[Dataset entries]
● ● ● ● ● ● ●

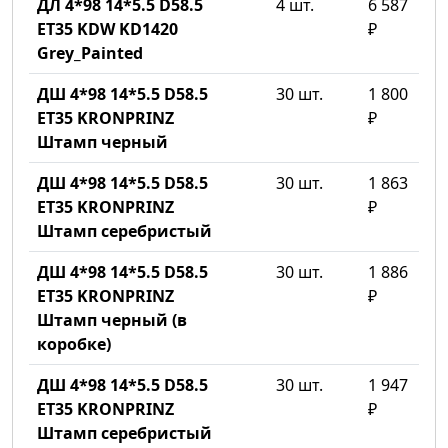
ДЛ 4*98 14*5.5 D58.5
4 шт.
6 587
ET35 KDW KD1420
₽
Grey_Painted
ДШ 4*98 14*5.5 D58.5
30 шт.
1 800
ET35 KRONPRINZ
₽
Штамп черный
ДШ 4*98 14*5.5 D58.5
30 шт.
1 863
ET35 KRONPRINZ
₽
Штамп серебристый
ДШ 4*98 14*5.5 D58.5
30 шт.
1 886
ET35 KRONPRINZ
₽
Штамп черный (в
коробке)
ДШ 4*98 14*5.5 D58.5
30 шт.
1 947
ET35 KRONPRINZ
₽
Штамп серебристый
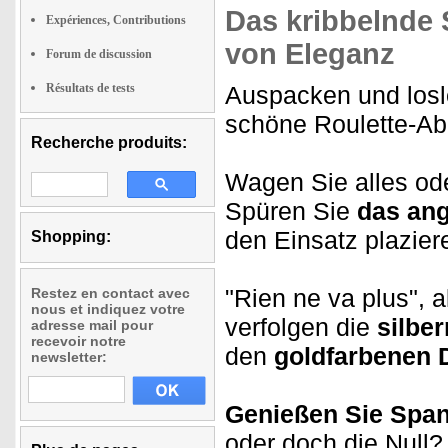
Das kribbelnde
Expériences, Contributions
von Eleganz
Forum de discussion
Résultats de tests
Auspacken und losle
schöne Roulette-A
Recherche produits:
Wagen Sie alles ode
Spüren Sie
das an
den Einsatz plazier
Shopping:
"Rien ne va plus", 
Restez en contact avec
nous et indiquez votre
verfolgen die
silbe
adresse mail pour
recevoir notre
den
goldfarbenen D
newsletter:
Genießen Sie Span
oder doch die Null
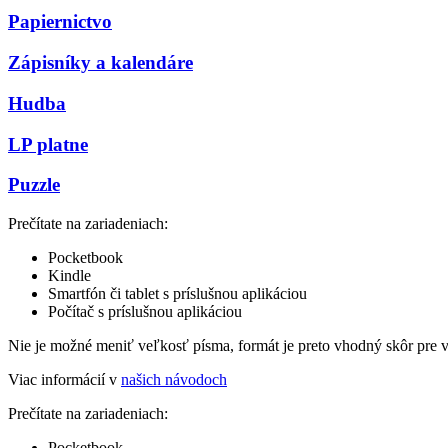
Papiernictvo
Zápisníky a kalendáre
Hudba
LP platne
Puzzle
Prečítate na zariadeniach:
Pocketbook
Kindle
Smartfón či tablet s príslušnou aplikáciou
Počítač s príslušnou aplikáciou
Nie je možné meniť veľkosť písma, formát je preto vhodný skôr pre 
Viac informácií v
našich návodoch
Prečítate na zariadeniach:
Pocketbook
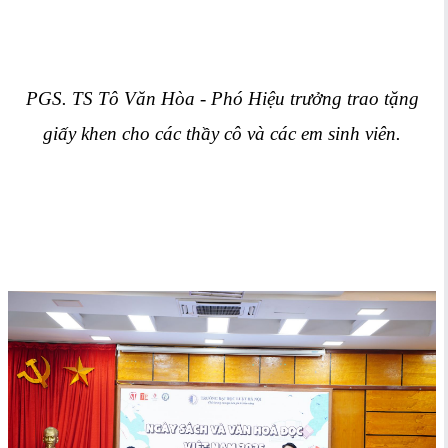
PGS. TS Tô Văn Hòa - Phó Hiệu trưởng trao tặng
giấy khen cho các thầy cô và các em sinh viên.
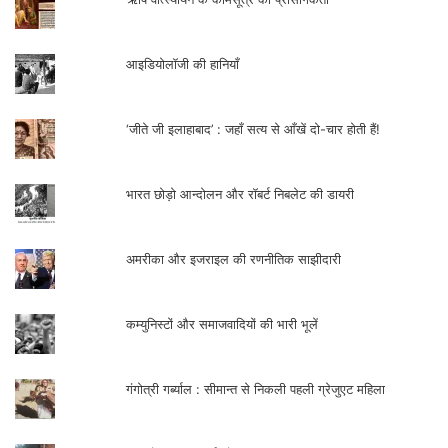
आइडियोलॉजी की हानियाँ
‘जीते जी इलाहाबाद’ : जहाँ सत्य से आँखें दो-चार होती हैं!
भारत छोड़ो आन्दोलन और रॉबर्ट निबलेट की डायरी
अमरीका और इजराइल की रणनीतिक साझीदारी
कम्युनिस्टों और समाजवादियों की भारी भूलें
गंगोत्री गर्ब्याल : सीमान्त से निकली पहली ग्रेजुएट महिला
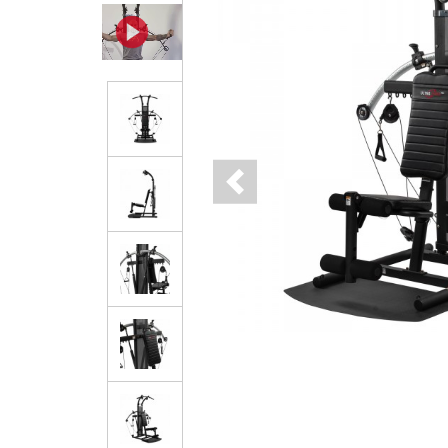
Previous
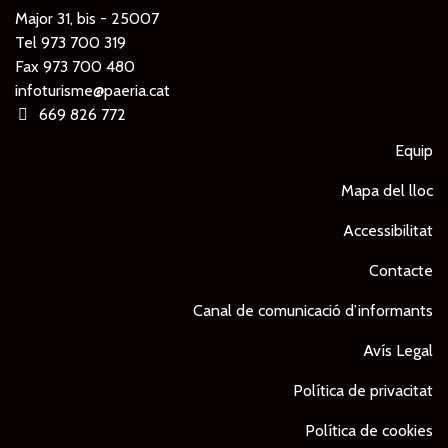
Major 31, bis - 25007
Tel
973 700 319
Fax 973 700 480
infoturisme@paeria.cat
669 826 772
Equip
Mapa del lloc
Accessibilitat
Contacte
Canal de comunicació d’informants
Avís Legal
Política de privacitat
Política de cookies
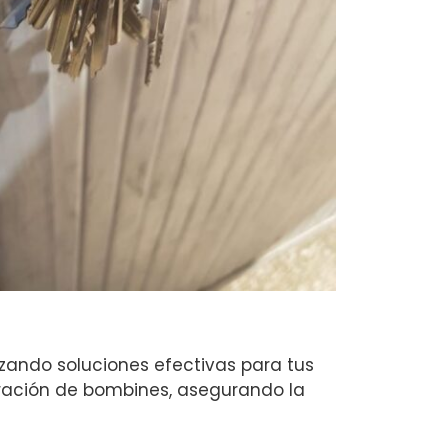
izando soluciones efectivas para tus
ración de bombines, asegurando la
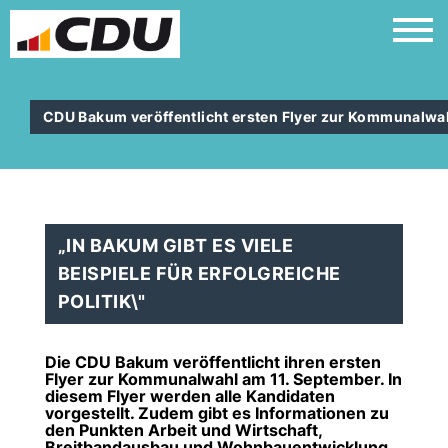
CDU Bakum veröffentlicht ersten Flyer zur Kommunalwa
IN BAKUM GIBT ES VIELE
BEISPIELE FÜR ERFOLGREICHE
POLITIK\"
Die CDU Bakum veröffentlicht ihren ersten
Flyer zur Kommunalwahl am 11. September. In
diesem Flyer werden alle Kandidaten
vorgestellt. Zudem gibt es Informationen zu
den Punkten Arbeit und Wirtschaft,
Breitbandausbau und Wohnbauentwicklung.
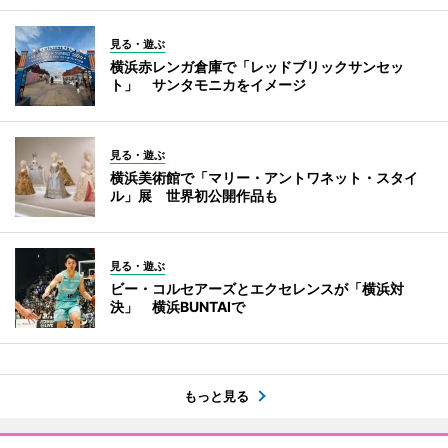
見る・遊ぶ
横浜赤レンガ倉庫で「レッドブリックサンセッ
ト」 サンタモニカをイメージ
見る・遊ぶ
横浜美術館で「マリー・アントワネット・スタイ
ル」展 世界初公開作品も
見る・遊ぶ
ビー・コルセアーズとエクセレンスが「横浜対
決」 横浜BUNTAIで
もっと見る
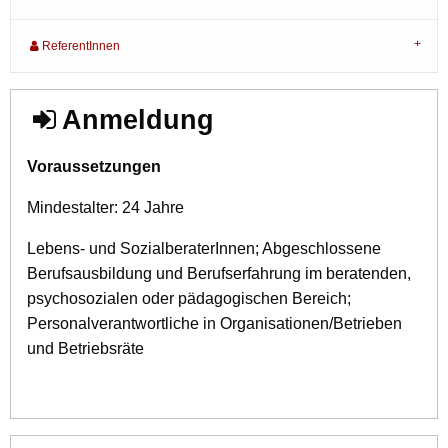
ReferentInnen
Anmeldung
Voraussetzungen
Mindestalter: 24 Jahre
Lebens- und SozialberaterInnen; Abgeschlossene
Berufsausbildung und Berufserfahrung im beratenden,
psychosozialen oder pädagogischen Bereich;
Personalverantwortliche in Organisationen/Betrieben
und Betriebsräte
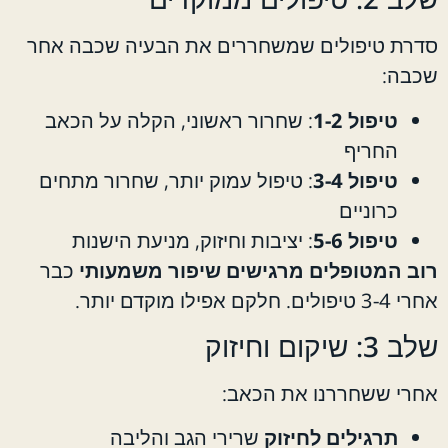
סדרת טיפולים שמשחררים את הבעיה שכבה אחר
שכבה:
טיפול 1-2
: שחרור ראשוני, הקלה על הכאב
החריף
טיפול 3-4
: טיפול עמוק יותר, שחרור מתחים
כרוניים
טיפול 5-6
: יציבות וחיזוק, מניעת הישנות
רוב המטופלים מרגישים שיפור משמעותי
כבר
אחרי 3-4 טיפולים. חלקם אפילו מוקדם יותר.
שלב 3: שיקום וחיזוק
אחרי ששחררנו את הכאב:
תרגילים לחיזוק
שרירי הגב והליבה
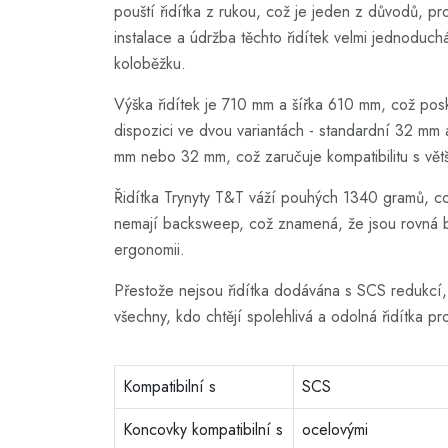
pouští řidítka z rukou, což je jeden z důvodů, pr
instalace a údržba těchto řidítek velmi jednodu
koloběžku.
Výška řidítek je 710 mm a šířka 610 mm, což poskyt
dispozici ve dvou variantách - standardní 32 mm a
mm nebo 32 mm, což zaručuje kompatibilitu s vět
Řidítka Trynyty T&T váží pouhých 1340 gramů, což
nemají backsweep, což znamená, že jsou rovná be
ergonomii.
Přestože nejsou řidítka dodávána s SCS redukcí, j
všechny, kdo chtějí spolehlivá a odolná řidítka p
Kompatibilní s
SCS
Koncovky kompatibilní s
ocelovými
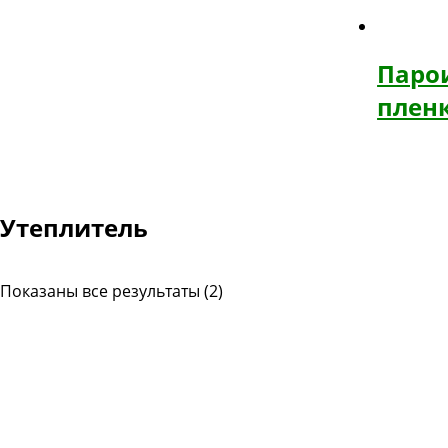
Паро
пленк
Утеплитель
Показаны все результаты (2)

● ● ● ● ● ● ●

Counting only lines that contain the word "príslušnou", how many are there in the records above? Give the number alone.

#### RESPONSE TO THE TASK:
2